Each of the following records is to be printed verbatim.

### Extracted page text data
▬▬▬▬▬▬

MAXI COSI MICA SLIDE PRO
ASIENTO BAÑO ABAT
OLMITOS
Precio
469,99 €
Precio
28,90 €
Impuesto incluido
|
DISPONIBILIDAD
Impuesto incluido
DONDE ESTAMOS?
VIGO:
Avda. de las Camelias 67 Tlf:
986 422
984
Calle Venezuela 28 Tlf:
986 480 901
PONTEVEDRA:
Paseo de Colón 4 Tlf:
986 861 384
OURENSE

▬▬▬▬▬▬

### TASK SOLUTION
MAXI COSI MICA SLIDE PRO
ASIENTO BAÑO ABAT
OLMITOS
Precio
469,99 €
Precio
28,90 €
Impuesto incluido
|
DISPONIBILIDAD
Impuesto incluido
DONDE ESTAMOS?
VIGO:
Avda. de las Camelias 67 Tlf:
986 422
984
Calle Venezuela 28 Tlf:
986 480 901
PONTEVEDRA:
Paseo de Colón 4 Tlf:
986 861 384
OURENSE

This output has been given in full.